Звук его голоса ржавой пилой пилил мне лобную кость. Детки или не детки, они всегда выбирали, что им выгодней. Я застонал и прикрыл глаза, прикидываясь, что снова теряю сознание. Мне требовалось хоть сколько-то минут, чтоб осознать, где мы и что с нами стряслось, и прикинуть дальнейший план действий. Этот каменный подвал и два лба со стволами сужали набор возможностей до предела. Я был в плохом положении. Худшем, чем раньше, сколько-то минут, или часов, или суток назад, не знаю. Но я был. И я не мог позволить им ржать, как победителям, над нами. Я сжал зубы так, что у меня кровь из десен пошла, я по-новой ощутил ее вкус. Коротышка опять взялся за банку. Я выдержал новый полив, медленно приподнялся, опираясь руками о пол, и так же медленно встал. Зашатался. Меня реально шатало, но я и придуривался маленько, чтоб усыпить их бдительность. Я подгреб к Катьке на заплетающихся двоих. Она все так же смотрела вбок и вниз, и лицо у нее было какое-то стекшее вбок и вниз. Я вспомнил, как она светилась своей мордашкой в рыжем веночке, глазея на проходящую ментовскую публику, и ни одна живая душа тогда не могла бы предположить, что все нормальное так быстро и жутко закончится, а на его место явится ненормальное и застынет в таком вот виде, стекшее вниз и вбок. Я протянул руку, чтоб помочь Катьке подняться. Она слабо оттолкнула меня и поднялась сама.
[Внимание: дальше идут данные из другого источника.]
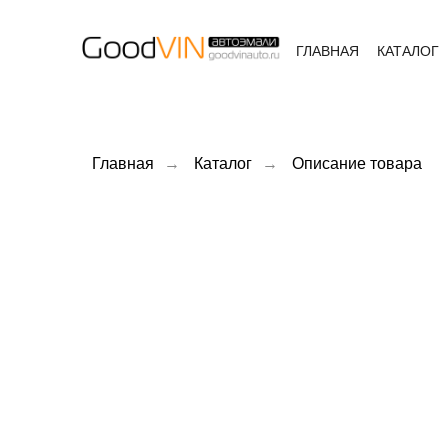
ГЛАВНАЯ
КАТАЛОГ
Главная
→
Каталог
→
Описание товара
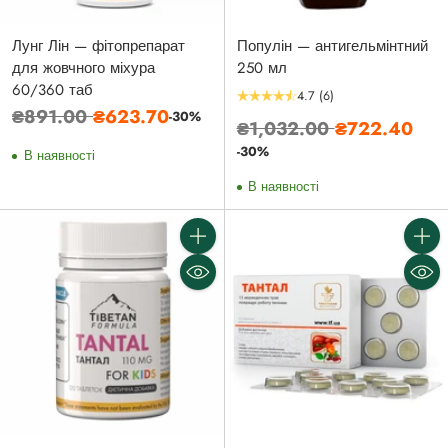
Лунг Лін — фітопрепарат
Популін — антигельмінтний
для жовчного міхура
250 мл
60/360 таб
4.7
(6)
Звичайна
₴891.00
₴623.70
-30%
Звичайна
₴1,032.00
₴722.40
ціна
ціна
-30%
В наявності
В наявності
Кількість
Кількі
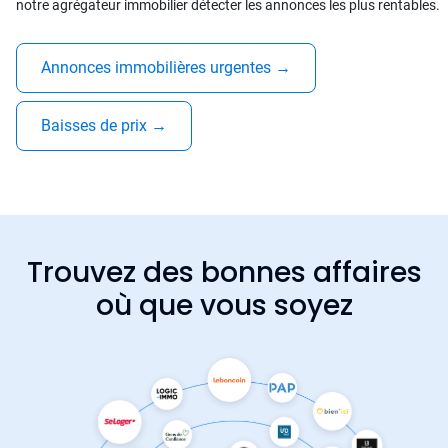
notre agrégateur immobilier détecter les annonces les plus rentables.
Annonces immobilières urgentes
→
Baisses de prix
→
Trouvez des bonnes affaires
où que vous soyez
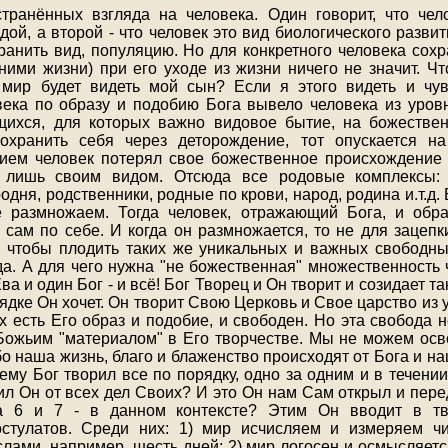
транённых взгляда на человека. Один говорит, что чел
ой, а второй - что человек это вид биологического разви
ранить вид, популяцию. Но для конкретного человека сох
ними жизни) при его уходе из жизни ничего не значит. Чт
мир будет видеть мой сын? Если я этого видеть и чув
ека по образу и подобию Бога вывело человека из уров
щихся, для которых важно видовое бытие, на божествен
сохранить себя через деторождение, тот опускается н
ием человек потерял свое божественное происхождение
 лишь своим видом. Отсюда все родовые комплексы: 
родня, родственники, родные по крови, народ, родина и.т.д. 
е размножаем. Тогда человек, отражающий Бога, и обра
 сам по себе. И когда он размножается, то не для зацепки
о чтобы плодить таких же уникальных и важных свободны
да. А для чего нужна "не божественная" множественность
а и один Бог - и всё! Бог Творец и Он творит и созидает так
рядке Он хочет. Он творит Свою Церковь и Свое царство из
х есть Его образ и подобие, и свободен. Но эта свобода н
Божьим "материалом" в Его творчестве. Мы не можем осв
о наша жизнь, благо и блаженство происходят от Бога и на
му Бог творил все по порядку, одно за одним и в течении
ил Он от всех дел Своих? И это Он нам Сам открыл и пере
ла 6 и 7 - в данном контексте? Этим Он вводит в т
стулатов. Среди них: 1) мир исчисляем и измеряем ч
ами, например, шесть дней; 2) мир логосен и осмысляется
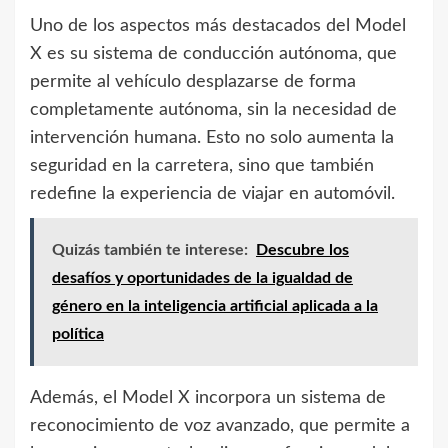
Uno de los aspectos más destacados del Model
X es su sistema de conducción autónoma, que
permite al vehículo desplazarse de forma
completamente autónoma, sin la necesidad de
intervención humana. Esto no solo aumenta la
seguridad en la carretera, sino que también
redefine la experiencia de viajar en automóvil.
Quizás también te interese:
Descubre los
desafíos y oportunidades de la igualdad de
género en la inteligencia artificial aplicada a la
política
Además, el Model X incorpora un sistema de
reconocimiento de voz avanzado, que permite a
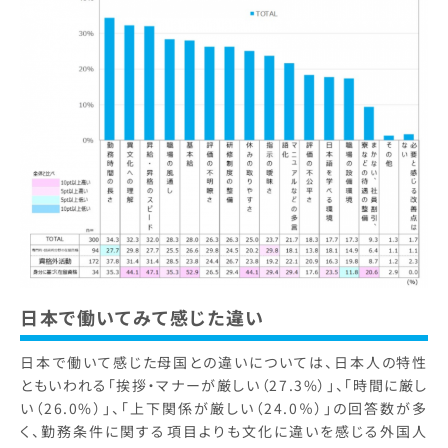
日本で働いてみて感じた違い
日本で働いて感じた母国との違いについては、日本人の特性
ともいわれる「挨拶・マナーが厳しい（27.3%）」、「時間に厳し
い（26.0%）」、「上下関係が厳しい（24.0％）」の回答数が多
く、勤務条件に関する項目よりも文化に違いを感じる外国人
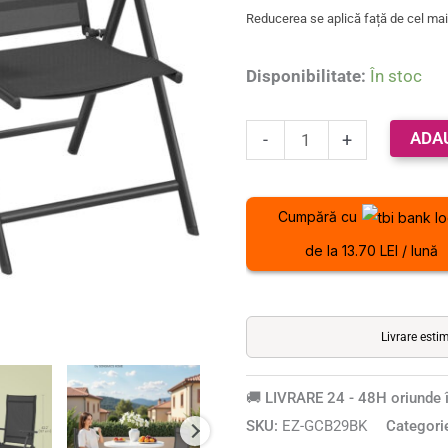
spatar
Reducerea se aplică față de cel mai 
reglabil
8
Disponibilitate:
În stoc
pozitii,
150
ADA
-
+
kg,
56x70x106
cm,
Cumpără cu
negru
de la 13.70 LEI / lună
Livrare esti
🚚 LIVRARE 24 - 48H oriunde î
SKU:
EZ-GCB29BK
Categori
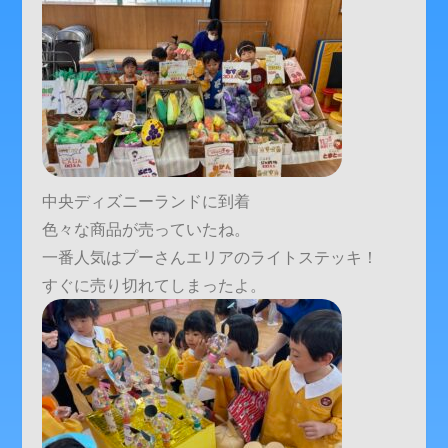
中央ディズニーランドに到着
色々な商品が売っていたね。
一番人気はプーさんエリアのライトステッキ！
すぐに売り切れてしまったよ。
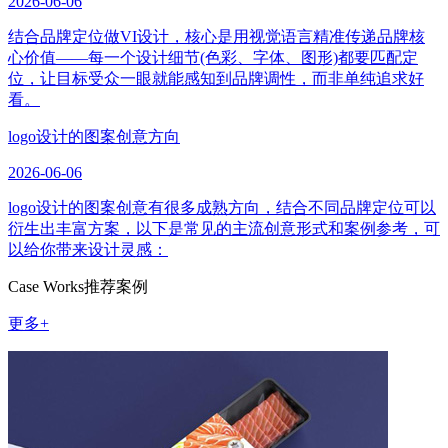
2026-06-06
结合品牌定位做VI设计，核心是用视觉语言精准传递品牌核
心价值——每一个设计细节(色彩、字体、图形)都要匹配定
位，让目标受众一眼就能感知到品牌调性，而非单纯追求好
看。
logo设计的图案创意方向
2026-06-06
logo设计的图案创意有很多成熟方向，结合不同品牌定位可以
衍生出丰富方案，以下是常见的主流创意形式和案例参考，可
以给你带来设计灵感：
Case Works
推荐案例
更多+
Я выхватил нож из кроссовочного ботинка, приставил к ее горлу и крикнул:
– Она заложница! Я взял ее в заложницы! Условие: срочно доставить сюда генерала Валентин Василича! Слыхали, подонки моржовые! Срочно!!!
Почему, идя на Петровку, 38, я спрятал в кроссовке финку, подарок Хвоща, кто бы мне сказал. По разуму ее ни за что на свете не надо было брать с собой. Наоборот, следовало идти чистеньким: вот он я, и вот они, мои чистые помыслы. Первый же обыск, и кранты. Но я действовал не по разуму, а хрен знает по чему. А что они не обыскали ни на входе, ни на выходе, если можно так сказать про этот выход, само за себя говорило, что они овощи. Да и сам я хорош овощ. Подайте мне этого Валентин Василича, я расскажу ему всю правду про Чечевицына отца, которого упрятали за решетку при участии меня. А на кой хрен им моя правда, когда они проводили спецоперацию! Все в ней замешаны. Все. Каждый сыграл свою роль. Включая Хвоща. И включая меня. И ихнего генерала Валентин Василича также. Он и спустил указание обезвредить нас с Катькой, ежу ясно. По его распоряжению, которое передавалось от него к полковнику, от полковника к майору, от майора к капитану, ниже и ниже, до самого низу, по этому распоряжению вызвали рядовых уродов, чтоб запугать и заставить нас молчать. В ту минуту, как я приставил нож к Катькиному горлу и проорал свои условия, мне вдруг все-все-все сделалось так ясно, будто кто осветил окрестности нездешним светом. Сбрендить можно было от этой ясности.
Я шепнул Катьке:
– Не боись, прорвемся.
Куда было прорываться, когда я и впрямь был говнюк и кругом в говне, как все, как все, одна она, Катя, девушка, которую я любил, была не при чем и пострадала за меня зазря и, наверно, на всю оставшуюся жизнь. Я догадывался, как она пострадала, и это было хуже всего. Где он, закон?!!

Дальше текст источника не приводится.